[Try it]: Ignoring every picture, transcribe the data in full as it stands.

═══ Record extracts

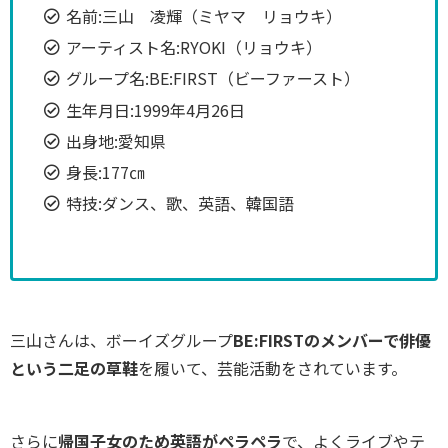
名前:三山 凌輝（ミヤマ リョウキ）
アーティスト名:RYOKI（リョウキ）
グループ名:BE:FIRST（ビーファースト）
生年月日:1999年4月26日
出身地:愛知県
身長:177㎝
特技:ダンス、歌、英語、韓国語
三山さんは、ボーイズグループ
BE:FIRSTのメンバーで俳優
という二足の草鞋
を履いて、芸能活動をされています。
さらに
帰国子女のため英語がペラペラ
で、よくライブやテ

══════

[Answer space]:
名前:三山 凌輝（ミヤマ リョウキ）
アーティスト名:RYOKI（リョウキ）
グループ名:BE:FIRST（ビーファースト）
生年月日:1999年4月26日
出身地:愛知県
身長:177㎝
特技:ダンス、歌、英語、韓国語
三山さんは、ボーイズグループ
BE:FIRSTのメンバーで俳優
という二足の草鞋
を履いて、芸能活動をされています。
さらに
帰国子女のため英語がペラペラ
で、よくライブやテ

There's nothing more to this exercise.